An exact repetition of every entry, with no images, is the required answer.

^^^^^^^^

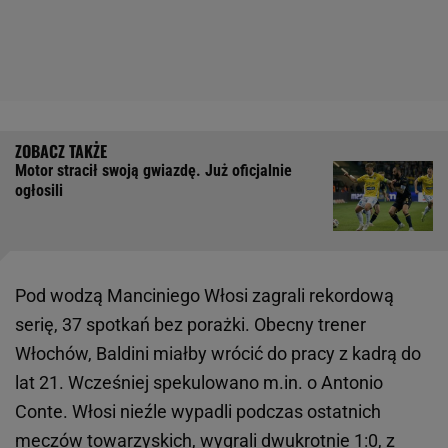
Motor stracił swoją gwiazdę. Już oficjalnie
ogłosili
Pod wodzą Manciniego Włosi zagrali rekordową
serię, 37 spotkań bez porażki. Obecny trener
Włochów, Baldini miałby wrócić do pracy z kadrą do
lat 21. Wcześniej spekulowano m.in. o Antonio
Conte. Włosi nieźle wypadli podczas ostatnich
meczów towarzyskich, wygrali dwukrotnie 1:0, z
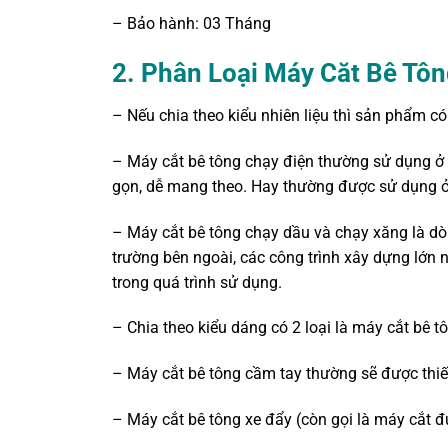
– Bảo hành: 03 Tháng
2.
Phân Loại Máy Căt Bê Tô
– Nếu chia theo kiểu nhiên liệu thì sản phẩm có
– Máy cắt bê tông chạy điện thường sử dụng ở 
gọn, dễ mang theo. Hay thường được sử dụng ở
– Máy cắt bê tông chạy dầu và chạy xăng là d
trường bên ngoài, các công trình xây dựng lớn
trong quá trình sử dụng.
– Chia theo kiểu dáng có 2 loại là máy cắt bê 
– Máy cắt bê tông cầm tay thường sẽ được thiết
– Máy cắt bê tông xe đẩy (còn gọi là máy cắt 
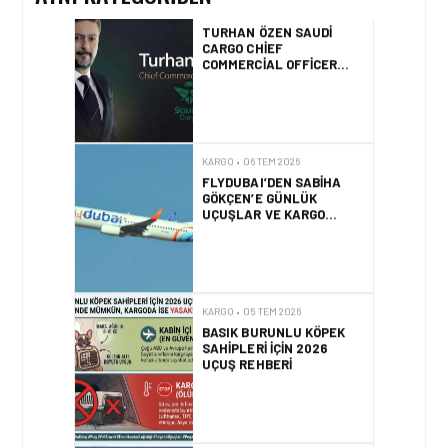
KARGO • 06 TEM 2026
FLYDUBAI’DEN SABIHA
GÖKÇEN’E GÜNLÜK
UÇUŞLAR VE KARGO
HIZMETI BAŞLADI!
KARGO • 05 TEM 2026
BASIK BURUNLU KÖPEK
SAHIPLERI IÇIN 2026
UÇUŞ REHBERI
KARGO • 05 TEM 2026
BANGLADEŞ HAVA KARGO
PAZARINDA YENI KRITER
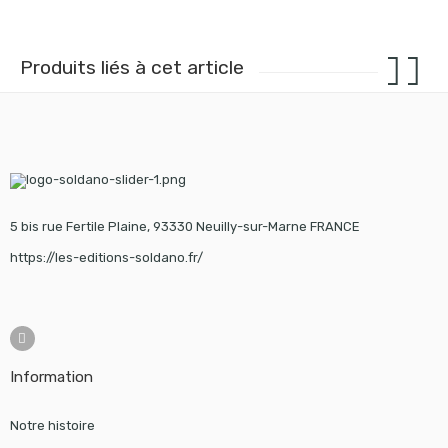
Produits liés à cet article
5 bis rue Fertile Plaine, 93330 Neuilly-sur-Marne FRANCE
https://les-editions-soldano.fr/
Information
Notre histoire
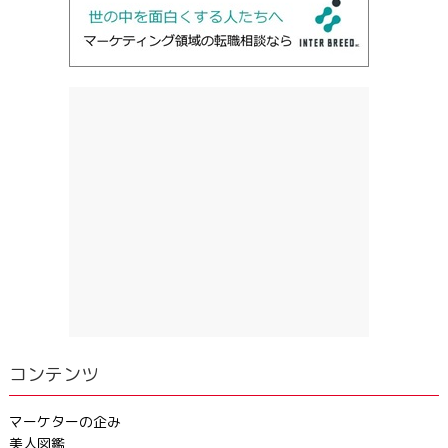
コンテンツ
マーケターの企み
美人図鑑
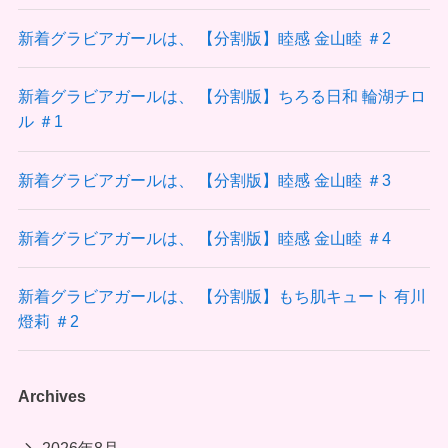
新着グラビアガールは、 【分割版】睦感 金山睦 ＃2
新着グラビアガールは、 【分割版】ちろる日和 輪湖チロ
ル ＃1
新着グラビアガールは、 【分割版】睦感 金山睦 ＃3
新着グラビアガールは、 【分割版】睦感 金山睦 ＃4
新着グラビアガールは、 【分割版】もち肌キュート 有川
燈莉 ＃2
Archives
2026年8月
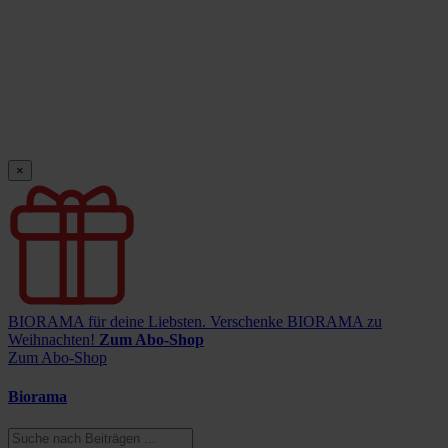
×
BIORAMA für deine Liebsten.
Verschenke BIORAMA zu
Weihnachten!
Zum Abo-Shop
Zum Abo-Shop
Biorama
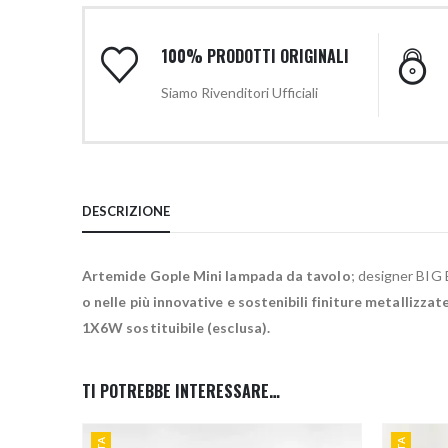
100% PRODOTTI ORIGINALI
Siamo Rivenditori Ufficiali
DESCRIZIONE
Artemide Gople Mini lampada da tavolo
; designer BIG 
o nelle più innovative e sostenibili finiture metallizzat
1X6W sostituibile (esclusa).
TI POTREBBE INTERESSARE…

^^^^^^^^

**ANSWER TO THIS EXERCISE:**
Motor stracił swoją gwiazdę. Już oficjalnie
ogłosili
Pod wodzą Manciniego Włosi zagrali rekordową
serię, 37 spotkań bez porażki. Obecny trener
Włochów, Baldini miałby wrócić do pracy z kadrą do
lat 21. Wcześniej spekulowano m.in. o Antonio
Conte. Włosi nieźle wypadli podczas ostatnich
meczów towarzyskich, wygrali dwukrotnie 1:0, z
– Bảo hành: 03 Tháng
2.
Phân Loại Máy Căt Bê Tô
– Nếu chia theo kiểu nhiên liệu thì sản phẩm có
– Máy cắt bê tông chạy điện thường sử dụng ở 
gọn, dễ mang theo. Hay thường được sử dụng ở
– Máy cắt bê tông chạy dầu và chạy xăng là d
trường bên ngoài, các công trình xây dựng lớn
trong quá trình sử dụng.
– Chia theo kiểu dáng có 2 loại là máy cắt bê 
– Máy cắt bê tông cầm tay thường sẽ được thiết
– Máy cắt bê tông xe đẩy (còn gọi là máy cắt 
KARGO • 06 TEM 2026
FLYDUBAI’DEN SABIHA
GÖKÇEN’E GÜNLÜK
UÇUŞLAR VE KARGO
HIZMETI BAŞLADI!
KARGO • 05 TEM 2026
BASIK BURUNLU KÖPEK
SAHIPLERI IÇIN 2026
UÇUŞ REHBERI
KARGO • 05 TEM 2026
BANGLADEŞ HAVA KARGO
PAZARINDA YENI KRITER
Produits liés à cet article
5 bis rue Fertile Plaine, 93330 Neuilly-sur-Marne FRANCE
https://les-editions-soldano.fr/
Information
Notre histoire
コンテンツ
マーケターの企み
美人図鑑
新着グラビアガールは、 【分割版】睦感 金山睦 ＃2
新着グラビアガールは、 【分割版】ちろる日和 輪湖チロ
ル ＃1
新着グラビアガールは、 【分割版】睦感 金山睦 ＃3
新着グラビアガールは、 【分割版】睦感 金山睦 ＃4
新着グラビアガールは、 【分割版】もち肌キュート 有川
燈莉 ＃2
Archives
2026年8月
×
BIORAMA für deine Liebsten.
Verschenke BIORAMA zu
Weihnachten!
Zum Abo-Shop
Zum Abo-Shop
Biorama
100% PRODOTTI ORIGINALI
Siamo Rivenditori Ufficiali
DESCRIZIONE
Artemide Gople Mini lampada da tavolo
; designer BIG 
o nelle più innovative e sostenibili finiture metallizzat
1X6W sostituibile (esclusa).
TI POTREBBE INTERESSARE…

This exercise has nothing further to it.